Saturday, September 8, 2012

Skydiving Samadhi: Episode 1

 Samadhi (def) --a non-dualistic state of consciousness in which the consciousness of the experiencing subject becomes one with the experienced object i n which the mind becomes still, one-pointed or concentrated while the person remains conscious. In Buddhism, it can also refer to an abiding in which mind becomes very still but does not merge with the object of attention, and is thus able to observe and gain insight into the changing flow of experience.  Wikipedia

In the summer of my 20th year, my parents took me down to the Richmond Boogie, the second largest skydiving event in the world. My father has always enjoyed planes and air shows, so I had been taken to a number of them in my youth.

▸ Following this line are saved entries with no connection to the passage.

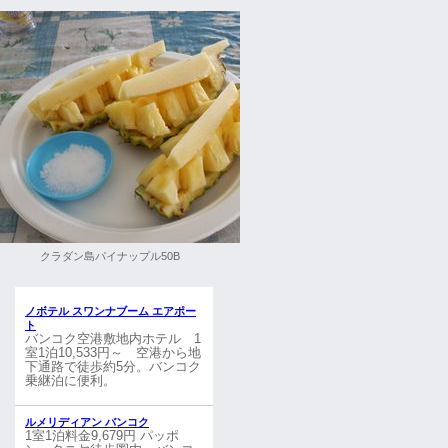
クラダン島パイナップル50B
ノボテル スワンナブーム エアポー
ト
バンコク空港敷地内ホテル 1
室1泊10,533円～ 空港から地
下通路で徒歩約5分。バンコク
乗継泊に便利。
ルメリディアン バンコク
1室1泊料金9,679円 パッポ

All afternoon, we sat in lawn chairs and watched people fall from the sky. Starting way up high, you could hardly see the plane, let alone the people as they began their dives. Slowly, a dark dot would come into focus, no bigger than a bug. "There!" My father would tap my shoulder and point up into the blue. The dark dot got bigger and, soon, a brilliantly colored blossom of parachute would unfurl. The diver slowly and gracefully floated down towards us, landing as a full-sized human on the air field.

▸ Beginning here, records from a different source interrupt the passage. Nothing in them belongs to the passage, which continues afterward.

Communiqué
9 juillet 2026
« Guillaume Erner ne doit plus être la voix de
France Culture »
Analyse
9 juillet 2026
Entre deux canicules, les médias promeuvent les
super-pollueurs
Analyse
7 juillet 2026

It came to my parents' attention that you could pay to sky dive, that day. "Do you want to jump?" my mother asked me. "Let me think about it for half an hour," I replied, calmly sipping my Coke. For the next half hour, I carefully considered the decision before me with a calm mind and open heart. I watched person after person fall from the vast and cloud-scattered sky above me. When the time was up, my mother touched my arm. Our eyes met and she asked, "Would you like to go?" The one word that came from my mouth conveyed with it the deliberateness of my choice and the respect for the danger involved. "Yes."

With that, we got up from our blue lawn chairs and walked quickly across the grass. We went inside a small, grey office where videos of divers played on a TV. My parents paid and I signed paperwork. Then, I was asked to sit in a small classroom and wait for the others.

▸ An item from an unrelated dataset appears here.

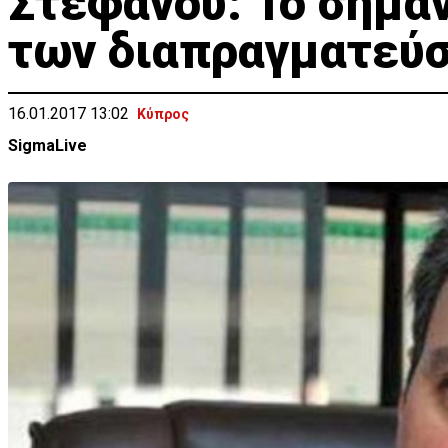
Στεφάνου: Το σημαν
των διαπραγματεύ
16.01.2017 13:02
Κύπρος
SigmaLive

I can't remember how many people joined me in my first dive that day, but I do remember the basics of the class, almost verbatim. "You will be strapped to a Senior Master Diver. To earn the title of 'Senior Master,' a person has to have 500 documented jumps under their belt. When you jump, arch your body backwards. Give a 'strong man' pose with you arms and bend your knees so that your ankles are by your butt. At some point (they gave me a "so many thousand feet" measurement), your Senior Master will tap you on the arm. At this point, you can reach back, grab the thing that feels like a golf ball and pull. This will deploy the 'chute. If you don't want to deploy the shoot yourself, you can simply shake your head 'no' and the Senior Master will deploy the 'chute. In the event that the main 'chute does not deploy properly, the Senior Master will attempt to deploy the back-up 'chute. If the Senior Master loses consciousness, you must keep an eye on your altimeter. You must pull your 'chute before this height. As you are flying, the Senior Master will ask you if you'd like to steer. He will guide your hands up to the parachute handles. Pulling the right handle will take you right, pulling the left handle will take you left. In the event that the Senior Master passes out, you must be able to land with a bit of safety. Wait until you are about 20 feet off the ground, then pull both of the steering handles down towards your groin. This will lift you a bit and allow you to land. If your Senior Master is landing the two of you, as you near the ground he will say "Lift." You are, then, to lift your legs so that you are in a sitting position. This will allow the Senior Master to get his feet on the ground, first. When you feel your Senior Master touch down, you may then put your feet down. Are there any questions?"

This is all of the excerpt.